__TO DO__: Please report how many lines of the listing hold the word "Sert". Add nothing to the number.

--- INPUT RECORDS ---

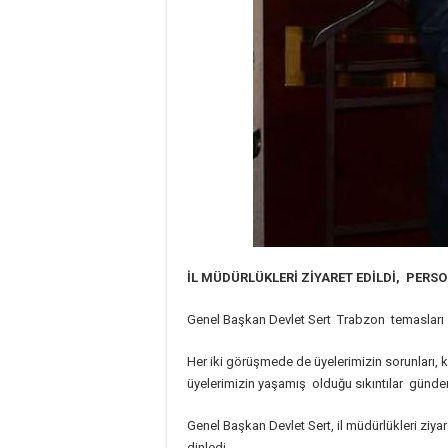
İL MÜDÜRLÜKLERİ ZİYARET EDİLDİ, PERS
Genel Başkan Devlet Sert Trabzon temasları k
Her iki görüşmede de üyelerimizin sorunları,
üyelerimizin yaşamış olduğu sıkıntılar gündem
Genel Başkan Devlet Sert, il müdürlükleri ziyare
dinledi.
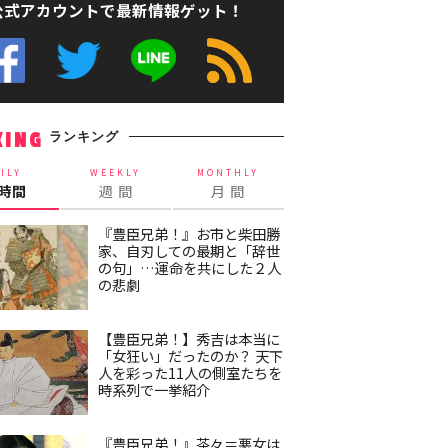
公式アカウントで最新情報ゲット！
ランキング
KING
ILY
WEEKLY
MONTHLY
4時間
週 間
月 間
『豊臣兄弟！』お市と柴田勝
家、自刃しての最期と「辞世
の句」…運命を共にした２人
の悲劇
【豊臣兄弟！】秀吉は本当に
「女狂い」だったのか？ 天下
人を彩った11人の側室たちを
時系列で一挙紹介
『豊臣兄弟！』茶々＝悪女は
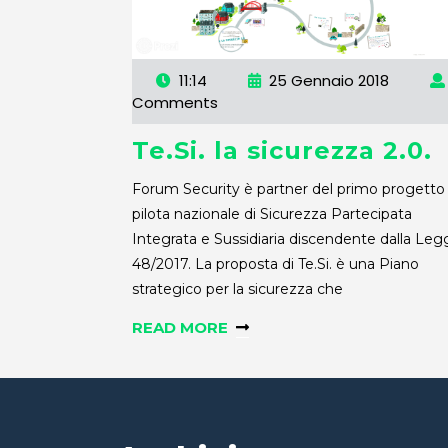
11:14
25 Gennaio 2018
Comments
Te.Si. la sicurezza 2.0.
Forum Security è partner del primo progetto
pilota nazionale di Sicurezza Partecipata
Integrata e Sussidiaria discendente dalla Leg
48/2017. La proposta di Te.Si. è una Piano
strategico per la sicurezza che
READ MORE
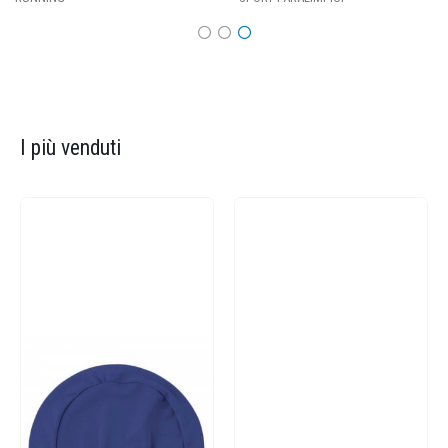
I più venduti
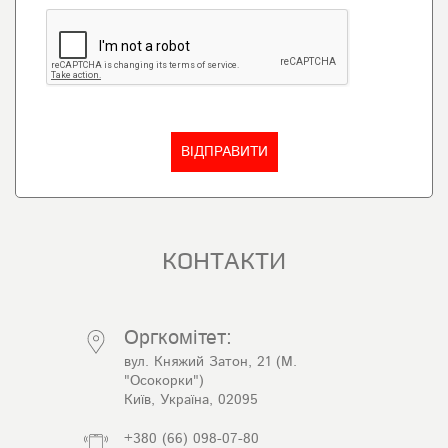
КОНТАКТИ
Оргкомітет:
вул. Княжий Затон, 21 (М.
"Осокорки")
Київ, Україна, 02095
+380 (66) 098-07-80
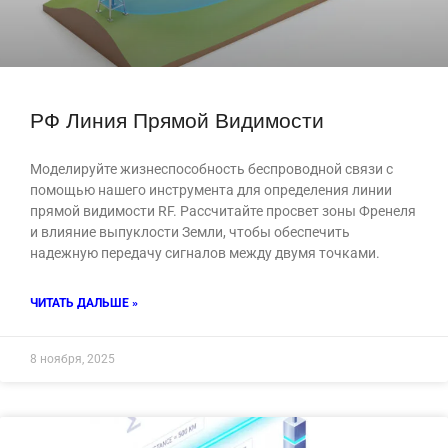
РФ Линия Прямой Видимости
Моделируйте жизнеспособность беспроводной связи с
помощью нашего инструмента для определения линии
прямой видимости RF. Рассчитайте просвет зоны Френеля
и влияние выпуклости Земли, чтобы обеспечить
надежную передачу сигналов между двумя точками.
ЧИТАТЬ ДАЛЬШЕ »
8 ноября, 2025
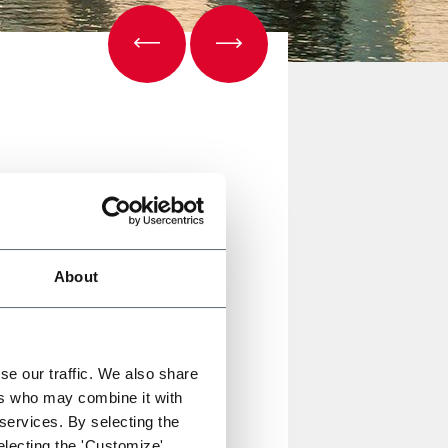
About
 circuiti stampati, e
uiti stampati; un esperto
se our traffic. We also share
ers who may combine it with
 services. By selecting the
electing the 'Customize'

---
--- INPUT RECORDS ---

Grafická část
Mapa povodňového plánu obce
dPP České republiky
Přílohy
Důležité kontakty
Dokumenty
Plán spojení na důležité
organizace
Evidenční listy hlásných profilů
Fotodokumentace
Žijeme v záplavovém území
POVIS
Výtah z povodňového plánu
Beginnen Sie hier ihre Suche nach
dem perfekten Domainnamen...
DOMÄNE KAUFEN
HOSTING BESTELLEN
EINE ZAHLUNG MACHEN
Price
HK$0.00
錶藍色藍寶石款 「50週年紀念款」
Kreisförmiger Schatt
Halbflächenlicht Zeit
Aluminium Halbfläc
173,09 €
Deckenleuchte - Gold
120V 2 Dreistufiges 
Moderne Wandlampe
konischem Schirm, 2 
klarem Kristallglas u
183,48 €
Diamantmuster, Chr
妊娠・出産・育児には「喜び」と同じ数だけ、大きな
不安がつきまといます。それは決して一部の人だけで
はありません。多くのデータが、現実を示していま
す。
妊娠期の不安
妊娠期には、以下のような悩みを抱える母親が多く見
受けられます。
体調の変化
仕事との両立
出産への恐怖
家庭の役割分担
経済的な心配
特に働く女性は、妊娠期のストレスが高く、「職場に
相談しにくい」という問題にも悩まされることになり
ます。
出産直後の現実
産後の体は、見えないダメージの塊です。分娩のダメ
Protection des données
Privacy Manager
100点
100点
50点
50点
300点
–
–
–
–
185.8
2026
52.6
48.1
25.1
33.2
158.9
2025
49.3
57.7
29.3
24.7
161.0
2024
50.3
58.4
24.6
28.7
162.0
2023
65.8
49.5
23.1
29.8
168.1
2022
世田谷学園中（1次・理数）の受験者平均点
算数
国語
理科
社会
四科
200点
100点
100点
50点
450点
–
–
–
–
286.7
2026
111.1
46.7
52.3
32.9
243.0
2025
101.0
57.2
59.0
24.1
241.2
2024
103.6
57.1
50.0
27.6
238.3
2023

---

__YOUR RESPONSE__: 2